= Try it =
In the records, find every line with the word "Phone" and copy it out.

= Input data =
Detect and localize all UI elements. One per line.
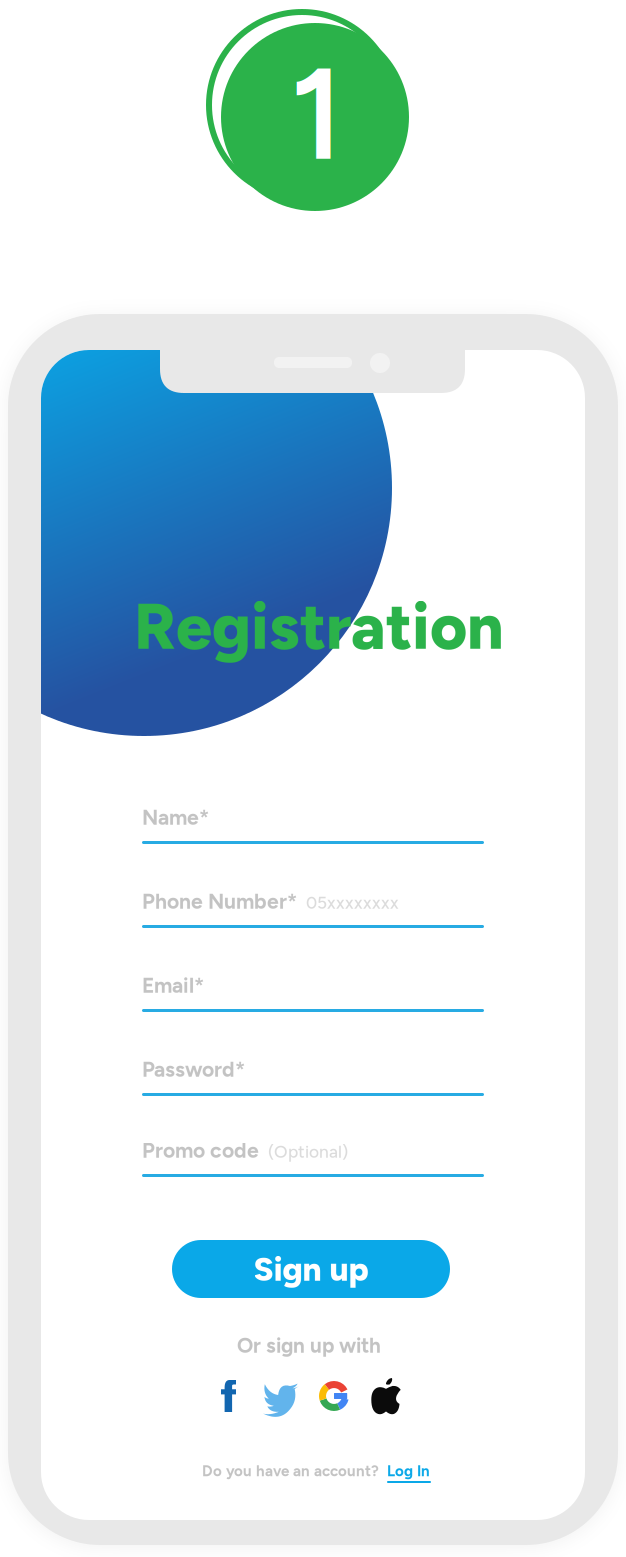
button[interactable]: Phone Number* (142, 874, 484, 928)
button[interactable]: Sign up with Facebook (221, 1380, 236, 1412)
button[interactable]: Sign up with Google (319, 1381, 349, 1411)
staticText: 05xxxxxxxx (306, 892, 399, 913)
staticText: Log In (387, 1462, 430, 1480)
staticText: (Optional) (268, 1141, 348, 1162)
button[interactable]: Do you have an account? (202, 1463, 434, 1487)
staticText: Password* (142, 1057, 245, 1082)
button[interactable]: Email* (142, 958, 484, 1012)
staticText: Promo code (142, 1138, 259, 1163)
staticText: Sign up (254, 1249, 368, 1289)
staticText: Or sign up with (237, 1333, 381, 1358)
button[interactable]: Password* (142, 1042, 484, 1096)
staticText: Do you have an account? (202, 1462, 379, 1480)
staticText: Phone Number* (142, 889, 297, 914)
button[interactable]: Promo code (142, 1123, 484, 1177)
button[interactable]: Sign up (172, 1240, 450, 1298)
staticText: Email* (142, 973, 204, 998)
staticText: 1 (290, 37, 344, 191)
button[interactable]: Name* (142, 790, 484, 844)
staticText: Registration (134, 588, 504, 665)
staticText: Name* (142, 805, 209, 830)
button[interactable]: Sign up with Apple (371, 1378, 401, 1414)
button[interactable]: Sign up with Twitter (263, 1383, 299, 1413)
---
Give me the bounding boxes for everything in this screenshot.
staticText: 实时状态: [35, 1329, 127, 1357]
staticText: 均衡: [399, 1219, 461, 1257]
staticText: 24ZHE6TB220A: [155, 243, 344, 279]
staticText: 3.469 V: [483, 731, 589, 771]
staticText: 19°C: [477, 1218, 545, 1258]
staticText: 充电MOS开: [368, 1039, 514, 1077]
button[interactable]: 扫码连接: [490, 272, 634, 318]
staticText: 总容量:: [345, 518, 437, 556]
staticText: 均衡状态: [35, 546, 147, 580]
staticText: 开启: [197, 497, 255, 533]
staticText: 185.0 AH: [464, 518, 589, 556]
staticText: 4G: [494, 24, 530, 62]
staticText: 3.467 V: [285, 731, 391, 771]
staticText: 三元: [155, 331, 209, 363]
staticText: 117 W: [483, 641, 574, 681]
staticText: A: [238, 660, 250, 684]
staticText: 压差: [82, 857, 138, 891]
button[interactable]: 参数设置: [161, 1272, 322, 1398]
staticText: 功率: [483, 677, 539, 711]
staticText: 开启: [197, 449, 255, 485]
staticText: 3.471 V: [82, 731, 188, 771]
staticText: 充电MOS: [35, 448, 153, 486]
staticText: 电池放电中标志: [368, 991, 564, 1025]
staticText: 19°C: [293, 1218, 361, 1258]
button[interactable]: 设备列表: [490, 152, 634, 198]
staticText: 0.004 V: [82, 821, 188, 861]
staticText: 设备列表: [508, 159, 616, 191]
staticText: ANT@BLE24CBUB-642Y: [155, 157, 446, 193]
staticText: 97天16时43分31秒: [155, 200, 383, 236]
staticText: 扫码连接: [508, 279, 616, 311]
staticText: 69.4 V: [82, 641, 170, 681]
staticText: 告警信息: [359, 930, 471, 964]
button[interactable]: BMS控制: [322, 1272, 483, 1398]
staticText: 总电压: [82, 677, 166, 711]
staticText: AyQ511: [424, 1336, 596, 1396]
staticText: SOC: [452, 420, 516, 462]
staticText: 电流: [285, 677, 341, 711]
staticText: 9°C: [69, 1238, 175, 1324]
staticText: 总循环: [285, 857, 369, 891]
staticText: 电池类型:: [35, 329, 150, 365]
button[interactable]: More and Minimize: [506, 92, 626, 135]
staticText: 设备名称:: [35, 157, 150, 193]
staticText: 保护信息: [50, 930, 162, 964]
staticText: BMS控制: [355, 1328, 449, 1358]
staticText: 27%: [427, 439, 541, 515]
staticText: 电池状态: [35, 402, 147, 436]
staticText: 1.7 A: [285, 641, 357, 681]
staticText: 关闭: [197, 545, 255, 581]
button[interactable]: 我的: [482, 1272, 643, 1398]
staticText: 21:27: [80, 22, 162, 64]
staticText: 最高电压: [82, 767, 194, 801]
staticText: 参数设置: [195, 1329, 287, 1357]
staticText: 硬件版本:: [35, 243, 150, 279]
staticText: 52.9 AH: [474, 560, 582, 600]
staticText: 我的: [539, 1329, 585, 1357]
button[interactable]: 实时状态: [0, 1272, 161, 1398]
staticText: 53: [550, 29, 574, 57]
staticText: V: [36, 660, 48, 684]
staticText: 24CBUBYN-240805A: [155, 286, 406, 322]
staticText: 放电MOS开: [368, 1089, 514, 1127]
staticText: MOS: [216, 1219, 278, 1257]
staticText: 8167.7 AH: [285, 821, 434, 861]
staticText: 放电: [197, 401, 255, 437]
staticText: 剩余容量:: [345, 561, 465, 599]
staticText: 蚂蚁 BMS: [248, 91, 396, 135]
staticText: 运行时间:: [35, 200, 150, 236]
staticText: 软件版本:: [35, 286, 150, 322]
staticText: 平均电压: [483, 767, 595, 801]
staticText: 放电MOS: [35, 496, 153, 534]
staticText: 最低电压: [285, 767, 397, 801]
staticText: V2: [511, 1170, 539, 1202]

= Solution to the exercise =
button[interactable]: Phone Number* (142, 874, 484, 928)
staticText: Phone Number* (142, 889, 297, 914)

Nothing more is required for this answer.